In Bladerunner 2049, AI is made manifest through two key characters. K is a ‘replicant’ slave whose memories are entirely artificial though who experiences life in the world through a bioengineered body and Joi, K’s holographic companion initially restricted to K’s home through the limits of its projection system, and born of an artificial intelligence that evolves over time.
Mireille Hildebrandt observes, though both automation and autonomic machine learning processes rely on algorithms, the distinction is that automation is static, while autonomic machine learning is ‘adaptive, dynamic and more or less transformative” (2016: 57).
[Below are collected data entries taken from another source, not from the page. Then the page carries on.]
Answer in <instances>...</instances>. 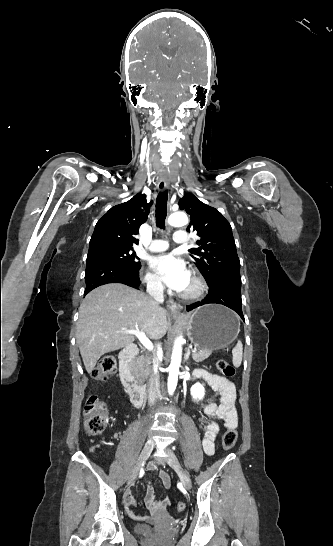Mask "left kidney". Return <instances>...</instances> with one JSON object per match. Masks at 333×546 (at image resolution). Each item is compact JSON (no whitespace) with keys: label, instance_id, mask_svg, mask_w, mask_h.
Returning <instances> with one entry per match:
<instances>
[{"label":"left kidney","instance_id":"1","mask_svg":"<svg viewBox=\"0 0 333 546\" xmlns=\"http://www.w3.org/2000/svg\"><path fill=\"white\" fill-rule=\"evenodd\" d=\"M190 393L194 400L196 401L202 400L205 396L204 384H200V383L195 384L194 386L191 387Z\"/></svg>","mask_w":333,"mask_h":546}]
</instances>
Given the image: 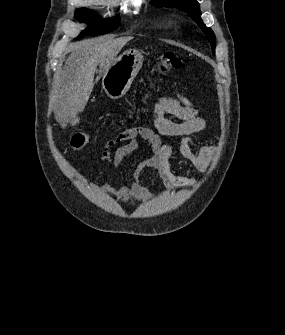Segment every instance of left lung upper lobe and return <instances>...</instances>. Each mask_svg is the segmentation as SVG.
I'll return each mask as SVG.
<instances>
[{
  "mask_svg": "<svg viewBox=\"0 0 285 335\" xmlns=\"http://www.w3.org/2000/svg\"><path fill=\"white\" fill-rule=\"evenodd\" d=\"M151 4L156 6L177 7L184 10L199 25L202 31L207 35L211 43L212 50H215V35L213 31L206 27L201 19L199 3L196 0H152Z\"/></svg>",
  "mask_w": 285,
  "mask_h": 335,
  "instance_id": "obj_1",
  "label": "left lung upper lobe"
}]
</instances>
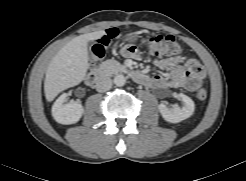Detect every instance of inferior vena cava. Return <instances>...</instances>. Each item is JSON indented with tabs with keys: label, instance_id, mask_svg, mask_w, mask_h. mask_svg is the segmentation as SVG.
Wrapping results in <instances>:
<instances>
[{
	"label": "inferior vena cava",
	"instance_id": "obj_1",
	"mask_svg": "<svg viewBox=\"0 0 246 181\" xmlns=\"http://www.w3.org/2000/svg\"><path fill=\"white\" fill-rule=\"evenodd\" d=\"M96 90L98 92H105L112 88V80L108 76H101L96 81Z\"/></svg>",
	"mask_w": 246,
	"mask_h": 181
}]
</instances>
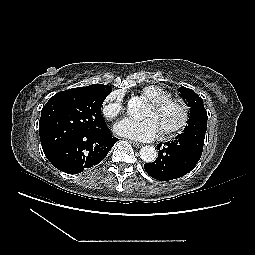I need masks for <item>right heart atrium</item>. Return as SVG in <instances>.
<instances>
[{"instance_id": "1", "label": "right heart atrium", "mask_w": 255, "mask_h": 255, "mask_svg": "<svg viewBox=\"0 0 255 255\" xmlns=\"http://www.w3.org/2000/svg\"><path fill=\"white\" fill-rule=\"evenodd\" d=\"M124 112V102L122 98V94L120 92H112L110 93L103 105H102V113L104 117L108 120H113L118 117L120 114Z\"/></svg>"}]
</instances>
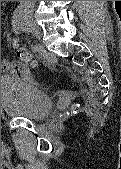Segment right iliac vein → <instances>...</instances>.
Segmentation results:
<instances>
[{"label":"right iliac vein","mask_w":121,"mask_h":169,"mask_svg":"<svg viewBox=\"0 0 121 169\" xmlns=\"http://www.w3.org/2000/svg\"><path fill=\"white\" fill-rule=\"evenodd\" d=\"M24 26L27 28V30H29L30 32L33 33V35L37 38L41 37V32L40 30L37 28V26L35 25L34 21L30 18H26L24 20Z\"/></svg>","instance_id":"1"}]
</instances>
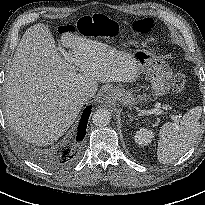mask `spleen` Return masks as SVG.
<instances>
[{
  "instance_id": "obj_1",
  "label": "spleen",
  "mask_w": 205,
  "mask_h": 205,
  "mask_svg": "<svg viewBox=\"0 0 205 205\" xmlns=\"http://www.w3.org/2000/svg\"><path fill=\"white\" fill-rule=\"evenodd\" d=\"M200 106L190 109L180 122H167L159 131L157 158L170 163L186 153L195 143L200 131Z\"/></svg>"
}]
</instances>
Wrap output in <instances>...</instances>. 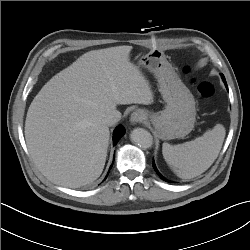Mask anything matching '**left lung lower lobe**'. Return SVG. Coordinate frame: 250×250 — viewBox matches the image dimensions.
<instances>
[{"instance_id":"1","label":"left lung lower lobe","mask_w":250,"mask_h":250,"mask_svg":"<svg viewBox=\"0 0 250 250\" xmlns=\"http://www.w3.org/2000/svg\"><path fill=\"white\" fill-rule=\"evenodd\" d=\"M221 77H222V80H223V82H224V84H225V86L227 87V83H226V80H225V77H224V75L223 74H221ZM153 167H154V169H155V171L157 172V174L163 179V180H165V181H167V182H169L168 180H166L159 172H158V170H157V168H156V166H155V163L153 162Z\"/></svg>"}]
</instances>
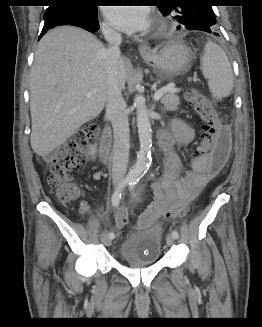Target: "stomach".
I'll return each mask as SVG.
<instances>
[{"label": "stomach", "mask_w": 262, "mask_h": 327, "mask_svg": "<svg viewBox=\"0 0 262 327\" xmlns=\"http://www.w3.org/2000/svg\"><path fill=\"white\" fill-rule=\"evenodd\" d=\"M161 78H169L185 73L192 60L191 50L183 43L171 42L151 55H142Z\"/></svg>", "instance_id": "1"}]
</instances>
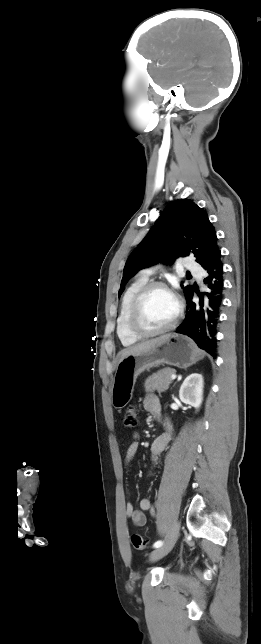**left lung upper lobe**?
<instances>
[{"mask_svg": "<svg viewBox=\"0 0 261 644\" xmlns=\"http://www.w3.org/2000/svg\"><path fill=\"white\" fill-rule=\"evenodd\" d=\"M215 229L207 213L191 200L169 203L155 226L130 254L124 270L119 296L125 284L140 269L158 261L173 262L178 257L193 255L202 267L219 252ZM181 287L186 298L192 285Z\"/></svg>", "mask_w": 261, "mask_h": 644, "instance_id": "left-lung-upper-lobe-1", "label": "left lung upper lobe"}]
</instances>
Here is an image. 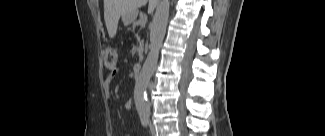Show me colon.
<instances>
[{
	"instance_id": "1",
	"label": "colon",
	"mask_w": 325,
	"mask_h": 136,
	"mask_svg": "<svg viewBox=\"0 0 325 136\" xmlns=\"http://www.w3.org/2000/svg\"><path fill=\"white\" fill-rule=\"evenodd\" d=\"M104 65L108 70L114 71L117 67L118 53L115 47L106 45L103 49Z\"/></svg>"
}]
</instances>
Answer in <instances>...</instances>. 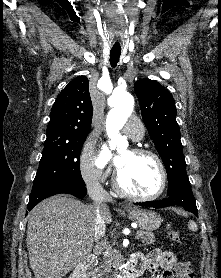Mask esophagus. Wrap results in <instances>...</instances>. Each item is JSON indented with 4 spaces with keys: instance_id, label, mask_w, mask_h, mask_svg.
<instances>
[{
    "instance_id": "1",
    "label": "esophagus",
    "mask_w": 221,
    "mask_h": 278,
    "mask_svg": "<svg viewBox=\"0 0 221 278\" xmlns=\"http://www.w3.org/2000/svg\"><path fill=\"white\" fill-rule=\"evenodd\" d=\"M120 206H121L122 208H128V206H127V205H124V204H120Z\"/></svg>"
}]
</instances>
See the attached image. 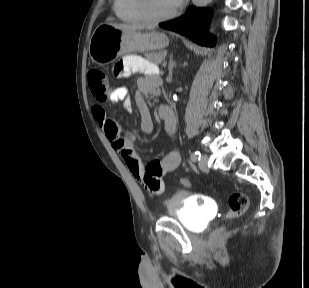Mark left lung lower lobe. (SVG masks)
Wrapping results in <instances>:
<instances>
[{"label": "left lung lower lobe", "instance_id": "obj_1", "mask_svg": "<svg viewBox=\"0 0 309 288\" xmlns=\"http://www.w3.org/2000/svg\"><path fill=\"white\" fill-rule=\"evenodd\" d=\"M210 18L211 12L208 9L191 6L185 15L168 22L160 23L159 26L186 35L198 44L213 46L215 43L214 37L205 34L210 23Z\"/></svg>", "mask_w": 309, "mask_h": 288}]
</instances>
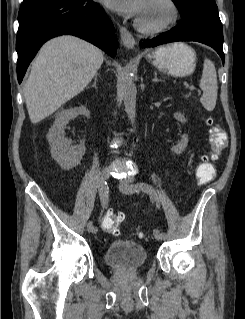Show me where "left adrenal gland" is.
Returning <instances> with one entry per match:
<instances>
[{"label":"left adrenal gland","mask_w":245,"mask_h":319,"mask_svg":"<svg viewBox=\"0 0 245 319\" xmlns=\"http://www.w3.org/2000/svg\"><path fill=\"white\" fill-rule=\"evenodd\" d=\"M152 81H153V82H159V81H162V80H161V79H158V78H157V73L154 72V78H153Z\"/></svg>","instance_id":"a2214340"}]
</instances>
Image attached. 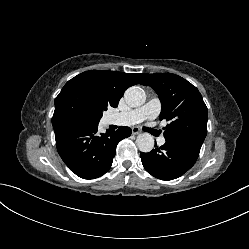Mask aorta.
<instances>
[{"label":"aorta","instance_id":"aorta-1","mask_svg":"<svg viewBox=\"0 0 249 249\" xmlns=\"http://www.w3.org/2000/svg\"><path fill=\"white\" fill-rule=\"evenodd\" d=\"M126 103L131 107H139L144 104L146 94L143 89L137 86L128 88L124 93ZM136 145L141 152H150L154 147V139L148 134H140L136 139Z\"/></svg>","mask_w":249,"mask_h":249}]
</instances>
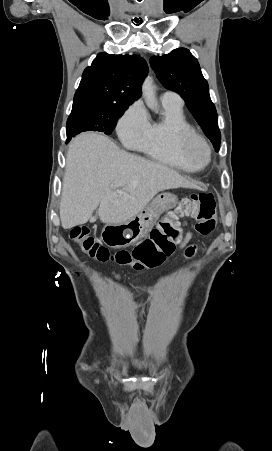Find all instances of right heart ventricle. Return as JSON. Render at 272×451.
<instances>
[{"mask_svg":"<svg viewBox=\"0 0 272 451\" xmlns=\"http://www.w3.org/2000/svg\"><path fill=\"white\" fill-rule=\"evenodd\" d=\"M163 107L165 118L160 122L149 124L145 137L135 146L154 160L190 173L181 160L179 145L173 140L172 132L175 129L190 131L192 129L186 122L182 109L168 104H163Z\"/></svg>","mask_w":272,"mask_h":451,"instance_id":"obj_1","label":"right heart ventricle"}]
</instances>
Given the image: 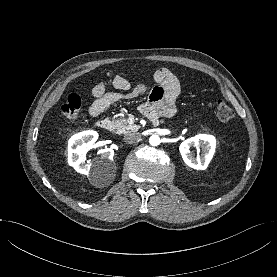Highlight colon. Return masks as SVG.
<instances>
[{
  "mask_svg": "<svg viewBox=\"0 0 277 277\" xmlns=\"http://www.w3.org/2000/svg\"><path fill=\"white\" fill-rule=\"evenodd\" d=\"M82 100L79 95L71 94L66 102L62 105V113L68 119H76L81 110ZM214 113L221 122L230 121L233 116V110L230 105L224 100H217L214 105Z\"/></svg>",
  "mask_w": 277,
  "mask_h": 277,
  "instance_id": "colon-1",
  "label": "colon"
}]
</instances>
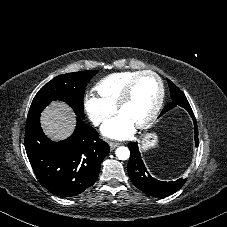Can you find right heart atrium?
Here are the masks:
<instances>
[{
	"instance_id": "1",
	"label": "right heart atrium",
	"mask_w": 227,
	"mask_h": 227,
	"mask_svg": "<svg viewBox=\"0 0 227 227\" xmlns=\"http://www.w3.org/2000/svg\"><path fill=\"white\" fill-rule=\"evenodd\" d=\"M84 110L94 125L102 124L114 113V107L95 95L85 97Z\"/></svg>"
}]
</instances>
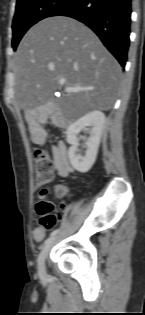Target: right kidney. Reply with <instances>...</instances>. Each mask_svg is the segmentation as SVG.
<instances>
[{"mask_svg": "<svg viewBox=\"0 0 145 315\" xmlns=\"http://www.w3.org/2000/svg\"><path fill=\"white\" fill-rule=\"evenodd\" d=\"M104 124V113L95 110L87 113L67 128L66 140L71 145L68 156L72 167L78 172H88L95 163ZM87 127H90V129ZM83 129L90 131V137L86 141L85 156L77 153L79 146L77 135Z\"/></svg>", "mask_w": 145, "mask_h": 315, "instance_id": "right-kidney-1", "label": "right kidney"}]
</instances>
As such both K and Joi can be determined as autonomic – or self-governing systems – where their respective bioengineered or machine learning systems allows them the space to develop – and in some readings of the film, fully form – their own human-like emotions. Each satisfies Martin Heidegger’s notion of an “an openness-of-being” in that both entities are present and able to directly relate to the world around them (1977).
Andrew Schopp notes that proponents of transhumanism such as Raymond Kurzweil (1999, 2012) commonly represent new technologies as a catalyst for such changes as a positive outcome or ideal (2019). Each iteration of Bladerunner aligns with other transmedia representations of AI – challenges this notion, presenting the ethical and socio-political challenges of technological change through the prism of current experience throwing light on how and where such change presents a challenge to the human experience (2019: 66).
This chapter considers how the film presents representations of machine learning or AI as a biocapitalist discourse that presents the philosophical and ethical impacts of real world applications of technology.